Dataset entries
- - -
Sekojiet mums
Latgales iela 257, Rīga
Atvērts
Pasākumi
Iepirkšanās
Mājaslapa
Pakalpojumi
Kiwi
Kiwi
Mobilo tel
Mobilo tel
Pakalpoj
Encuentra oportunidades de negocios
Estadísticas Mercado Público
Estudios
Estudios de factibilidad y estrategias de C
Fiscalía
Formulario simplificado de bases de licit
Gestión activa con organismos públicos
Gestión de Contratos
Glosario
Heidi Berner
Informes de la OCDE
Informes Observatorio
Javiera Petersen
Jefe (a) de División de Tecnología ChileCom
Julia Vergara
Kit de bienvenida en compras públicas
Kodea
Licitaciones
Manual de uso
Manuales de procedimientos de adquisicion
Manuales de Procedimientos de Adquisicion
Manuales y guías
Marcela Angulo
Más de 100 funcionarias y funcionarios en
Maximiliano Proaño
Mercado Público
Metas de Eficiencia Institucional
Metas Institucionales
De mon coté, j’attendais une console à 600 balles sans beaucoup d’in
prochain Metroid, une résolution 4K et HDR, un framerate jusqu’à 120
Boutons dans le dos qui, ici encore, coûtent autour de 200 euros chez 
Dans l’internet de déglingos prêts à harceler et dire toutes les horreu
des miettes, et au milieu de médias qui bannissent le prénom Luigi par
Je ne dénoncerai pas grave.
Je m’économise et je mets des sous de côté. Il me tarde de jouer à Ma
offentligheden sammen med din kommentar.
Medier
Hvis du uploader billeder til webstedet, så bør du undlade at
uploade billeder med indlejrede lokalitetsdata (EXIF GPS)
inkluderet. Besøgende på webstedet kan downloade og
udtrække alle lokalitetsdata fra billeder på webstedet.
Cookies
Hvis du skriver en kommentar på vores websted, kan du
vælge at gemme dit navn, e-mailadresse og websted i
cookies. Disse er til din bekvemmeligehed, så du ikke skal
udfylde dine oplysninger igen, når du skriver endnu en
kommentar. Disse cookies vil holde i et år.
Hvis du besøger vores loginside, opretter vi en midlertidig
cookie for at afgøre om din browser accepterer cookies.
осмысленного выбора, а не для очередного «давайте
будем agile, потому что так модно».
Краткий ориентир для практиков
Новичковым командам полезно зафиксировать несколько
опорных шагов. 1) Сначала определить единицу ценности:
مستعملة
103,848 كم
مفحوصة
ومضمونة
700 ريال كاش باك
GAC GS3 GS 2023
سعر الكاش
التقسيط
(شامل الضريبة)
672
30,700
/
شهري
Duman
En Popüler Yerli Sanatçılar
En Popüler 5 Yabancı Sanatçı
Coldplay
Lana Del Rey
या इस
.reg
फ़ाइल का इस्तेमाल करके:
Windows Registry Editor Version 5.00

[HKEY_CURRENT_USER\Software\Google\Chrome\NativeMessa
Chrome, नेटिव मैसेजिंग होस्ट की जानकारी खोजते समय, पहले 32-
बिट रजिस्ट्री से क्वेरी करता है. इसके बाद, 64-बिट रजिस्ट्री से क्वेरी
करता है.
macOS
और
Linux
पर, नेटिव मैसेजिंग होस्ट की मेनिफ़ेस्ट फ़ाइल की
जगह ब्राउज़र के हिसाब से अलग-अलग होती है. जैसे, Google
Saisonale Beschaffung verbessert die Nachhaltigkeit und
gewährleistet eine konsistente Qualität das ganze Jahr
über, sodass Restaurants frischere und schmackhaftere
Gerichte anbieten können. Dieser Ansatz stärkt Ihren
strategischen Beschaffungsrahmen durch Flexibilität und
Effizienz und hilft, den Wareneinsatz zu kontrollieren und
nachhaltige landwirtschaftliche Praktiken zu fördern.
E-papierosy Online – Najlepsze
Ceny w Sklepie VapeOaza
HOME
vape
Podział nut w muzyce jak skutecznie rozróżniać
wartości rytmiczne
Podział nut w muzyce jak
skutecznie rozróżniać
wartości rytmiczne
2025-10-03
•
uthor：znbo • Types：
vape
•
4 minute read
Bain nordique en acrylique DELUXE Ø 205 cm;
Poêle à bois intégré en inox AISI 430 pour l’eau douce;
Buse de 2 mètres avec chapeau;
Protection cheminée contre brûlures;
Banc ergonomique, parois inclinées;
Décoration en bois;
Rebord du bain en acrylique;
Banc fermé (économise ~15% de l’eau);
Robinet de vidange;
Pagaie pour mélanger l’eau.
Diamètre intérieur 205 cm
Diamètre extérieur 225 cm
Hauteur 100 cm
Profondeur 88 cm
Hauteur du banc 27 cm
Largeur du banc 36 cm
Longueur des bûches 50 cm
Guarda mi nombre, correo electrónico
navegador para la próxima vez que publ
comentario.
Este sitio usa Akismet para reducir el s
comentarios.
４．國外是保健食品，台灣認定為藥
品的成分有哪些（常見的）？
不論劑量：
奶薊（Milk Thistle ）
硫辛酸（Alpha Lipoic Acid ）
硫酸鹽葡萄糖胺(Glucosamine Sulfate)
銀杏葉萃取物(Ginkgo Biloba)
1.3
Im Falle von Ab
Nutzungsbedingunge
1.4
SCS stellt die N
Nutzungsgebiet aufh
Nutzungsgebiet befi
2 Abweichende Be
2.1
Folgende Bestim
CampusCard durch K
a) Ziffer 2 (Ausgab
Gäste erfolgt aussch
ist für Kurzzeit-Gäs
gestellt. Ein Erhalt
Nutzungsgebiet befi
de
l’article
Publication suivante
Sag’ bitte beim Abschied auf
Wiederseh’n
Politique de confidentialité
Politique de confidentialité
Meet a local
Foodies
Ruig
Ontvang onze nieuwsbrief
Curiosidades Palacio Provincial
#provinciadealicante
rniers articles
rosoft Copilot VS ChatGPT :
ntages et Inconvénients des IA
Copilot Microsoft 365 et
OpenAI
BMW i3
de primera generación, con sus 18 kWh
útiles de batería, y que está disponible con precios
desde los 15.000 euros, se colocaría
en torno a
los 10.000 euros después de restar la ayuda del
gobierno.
- - -
- Assigned task -
What you need to do is retype all the entries exactly as written.

- Your solution -
Sekojiet mums
Latgales iela 257, Rīga
Atvērts
Pasākumi
Iepirkšanās
Mājaslapa
Pakalpojumi
Kiwi
Kiwi
Mobilo tel
Mobilo tel
Pakalpoj
Encuentra oportunidades de negocios
Estadísticas Mercado Público
Estudios
Estudios de factibilidad y estrategias de C
Fiscalía
Formulario simplificado de bases de licit
Gestión activa con organismos públicos
Gestión de Contratos
Glosario
Heidi Berner
Informes de la OCDE
Informes Observatorio
Javiera Petersen
Jefe (a) de División de Tecnología ChileCom
Julia Vergara
Kit de bienvenida en compras públicas
Kodea
Licitaciones
Manual de uso
Manuales de procedimientos de adquisicion
Manuales de Procedimientos de Adquisicion
Manuales y guías
Marcela Angulo
Más de 100 funcionarias y funcionarios en
Maximiliano Proaño
Mercado Público
Metas de Eficiencia Institucional
Metas Institucionales
De mon coté, j’attendais une console à 600 balles sans beaucoup d’in
prochain Metroid, une résolution 4K et HDR, un framerate jusqu’à 120
Boutons dans le dos qui, ici encore, coûtent autour de 200 euros chez 
Dans l’internet de déglingos prêts à harceler et dire toutes les horreu
des miettes, et au milieu de médias qui bannissent le prénom Luigi par
Je ne dénoncerai pas grave.
Je m’économise et je mets des sous de côté. Il me tarde de jouer à Ma
offentligheden sammen med din kommentar.
Medier
Hvis du uploader billeder til webstedet, så bør du undlade at
uploade billeder med indlejrede lokalitetsdata (EXIF GPS)
inkluderet. Besøgende på webstedet kan downloade og
udtrække alle lokalitetsdata fra billeder på webstedet.
Cookies
Hvis du skriver en kommentar på vores websted, kan du
vælge at gemme dit navn, e-mailadresse og websted i
cookies. Disse er til din bekvemmeligehed, så du ikke skal
udfylde dine oplysninger igen, når du skriver endnu en
kommentar. Disse cookies vil holde i et år.
Hvis du besøger vores loginside, opretter vi en midlertidig
cookie for at afgøre om din browser accepterer cookies.
осмысленного выбора, а не для очередного «давайте
будем agile, потому что так модно».
Краткий ориентир для практиков
Новичковым командам полезно зафиксировать несколько
опорных шагов. 1) Сначала определить единицу ценности:
مستعملة
103,848 كم
مفحوصة
ومضمونة
700 ريال كاش باك
GAC GS3 GS 2023
سعر الكاش
التقسيط
(شامل الضريبة)
672
30,700
/
شهري
Duman
En Popüler Yerli Sanatçılar
En Popüler 5 Yabancı Sanatçı
Coldplay
Lana Del Rey
या इस
.reg
फ़ाइल का इस्तेमाल करके:
Windows Registry Editor Version 5.00

[HKEY_CURRENT_USER\Software\Google\Chrome\NativeMessa
Chrome, नेटिव मैसेजिंग होस्ट की जानकारी खोजते समय, पहले 32-
बिट रजिस्ट्री से क्वेरी करता है. इसके बाद, 64-बिट रजिस्ट्री से क्वेरी
करता है.
macOS
और
Linux
पर, नेटिव मैसेजिंग होस्ट की मेनिफ़ेस्ट फ़ाइल की
जगह ब्राउज़र के हिसाब से अलग-अलग होती है. जैसे, Google
Saisonale Beschaffung verbessert die Nachhaltigkeit und
gewährleistet eine konsistente Qualität das ganze Jahr
über, sodass Restaurants frischere und schmackhaftere
Gerichte anbieten können. Dieser Ansatz stärkt Ihren
strategischen Beschaffungsrahmen durch Flexibilität und
Effizienz und hilft, den Wareneinsatz zu kontrollieren und
nachhaltige landwirtschaftliche Praktiken zu fördern.
E-papierosy Online – Najlepsze
Ceny w Sklepie VapeOaza
HOME
vape
Podział nut w muzyce jak skutecznie rozróżniać
wartości rytmiczne
Podział nut w muzyce jak
skutecznie rozróżniać
wartości rytmiczne
2025-10-03
•
uthor：znbo • Types：
vape
•
4 minute read
Bain nordique en acrylique DELUXE Ø 205 cm;
Poêle à bois intégré en inox AISI 430 pour l’eau douce;
Buse de 2 mètres avec chapeau;
Protection cheminée contre brûlures;
Banc ergonomique, parois inclinées;
Décoration en bois;
Rebord du bain en acrylique;
Banc fermé (économise ~15% de l’eau);
Robinet de vidange;
Pagaie pour mélanger l’eau.
Diamètre intérieur 205 cm
Diamètre extérieur 225 cm
Hauteur 100 cm
Profondeur 88 cm
Hauteur du banc 27 cm
Largeur du banc 36 cm
Longueur des bûches 50 cm
Guarda mi nombre, correo electrónico
navegador para la próxima vez que publ
comentario.
Este sitio usa Akismet para reducir el s
comentarios.
４．國外是保健食品，台灣認定為藥
品的成分有哪些（常見的）？
不論劑量：
奶薊（Milk Thistle ）
硫辛酸（Alpha Lipoic Acid ）
硫酸鹽葡萄糖胺(Glucosamine Sulfate)
銀杏葉萃取物(Ginkgo Biloba)
1.3
Im Falle von Ab
Nutzungsbedingunge
1.4
SCS stellt die N
Nutzungsgebiet aufh
Nutzungsgebiet befi
2 Abweichende Be
2.1
Folgende Bestim
CampusCard durch K
a) Ziffer 2 (Ausgab
Gäste erfolgt aussch
ist für Kurzzeit-Gäs
gestellt. Ein Erhalt
Nutzungsgebiet befi
de
l’article
Publication suivante
Sag’ bitte beim Abschied auf
Wiederseh’n
Politique de confidentialité
Politique de confidentialité
Meet a local
Foodies
Ruig
Ontvang onze nieuwsbrief
Curiosidades Palacio Provincial
#provinciadealicante
rniers articles
rosoft Copilot VS ChatGPT :
ntages et Inconvénients des IA
Copilot Microsoft 365 et
OpenAI
BMW i3
de primera generación, con sus 18 kWh
útiles de batería, y que está disponible con precios
desde los 15.000 euros, se colocaría
en torno a
los 10.000 euros después de restar la ayuda del
gobierno.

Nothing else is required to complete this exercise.